Takagi, M., Absalon, M. J., McLure, K. G., and Kastan, M. B. Regulation of p53 translation and induction after DNA damage by ribosomal protein L26 and nucleolin. Cell, 123: 49-63, 2005.

Minucci, S. and Pelicci, P. G. Histone deacetylase inhibitors and the promise of epigenetic (and more) treatments for cancer. Nat Rev Cancer, 6: 38-51, 2006.

Kim, M. S., Blake, M., Baek, J. H., Kohlhagen, G., Pommier, Y., and Carrier, F. Inhibition of histone deacetylase increases cytotoxicity to anticancer drugs targeting DNA. Cancer Res, 63: 7291-7300, 2003.

Carrier, F. Blake, M., Khelifa, T. Chromatin structure opening by the Histone Deacetylase Inhibitor Trichostatin A (TSA) increases cellular cytotoxicity to Topoisomerase inhibitors. In: American Association for Cancer Research, New Orleans, LA, March 2001, pp. #1354.

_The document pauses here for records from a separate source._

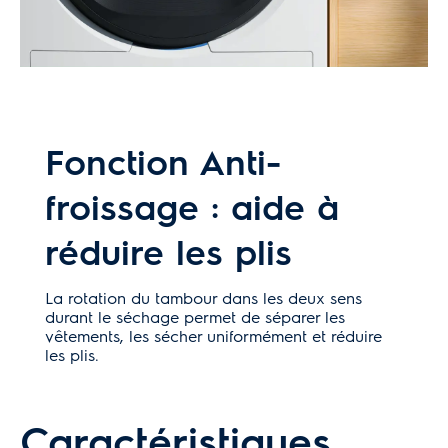
Fonction Anti-
froissage : aide à
réduire les plis
La rotation du tambour dans les deux sens
durant le séchage permet de séparer les
vêtements, les sécher uniformément et réduire
les plis.
Caractéristiques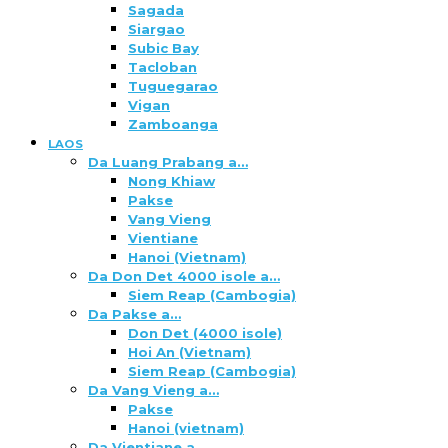
Sagada
Siargao
Subic Bay
Tacloban
Tuguegarao
Vigan
Zamboanga
LAOS
Da Luang Prabang a…
Nong Khiaw
Pakse
Vang Vieng
Vientiane
Hanoi (Vietnam)
Da Don Det 4000 isole a…
Siem Reap (Cambogia)
Da Pakse a…
Don Det (4000 isole)
Hoi An (Vietnam)
Siem Reap (Cambogia)
Da Vang Vieng a…
Pakse
Hanoi (vietnam)
Da Vientiane a…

In addition to the work described above we are also involved in collaborative projects and/or funded grants focused on: the interaction of the S100B protein with p53 (Dr. David Weber, U of Md, Alex Mackerell, School of Pharmacy, U of Md), Translational Trial of SAHA in combination with Arabinosyl Cytosine and Etoposide for Patients with Relapsed and/or refractory acute Leukemias and Myelodysplastic Syndromes (Dr. Douglas Ross, Marlene and Stewart Greenebaum Cancer Center U of Md), the role of Nucleophosmin in centrosome duplication (Paul Shapiro, School of Pharmacy), the role of the Purkinje cell-2 protein in the Ataxia Telangiectasia neurodegeneration (Dr. Yuan Luo, School of Pharmacy), effect of simulated space radiation on chromatin structure and gene expression (Elizabeth Balcer-Kubiczek, Radiation Oncology, U of Md).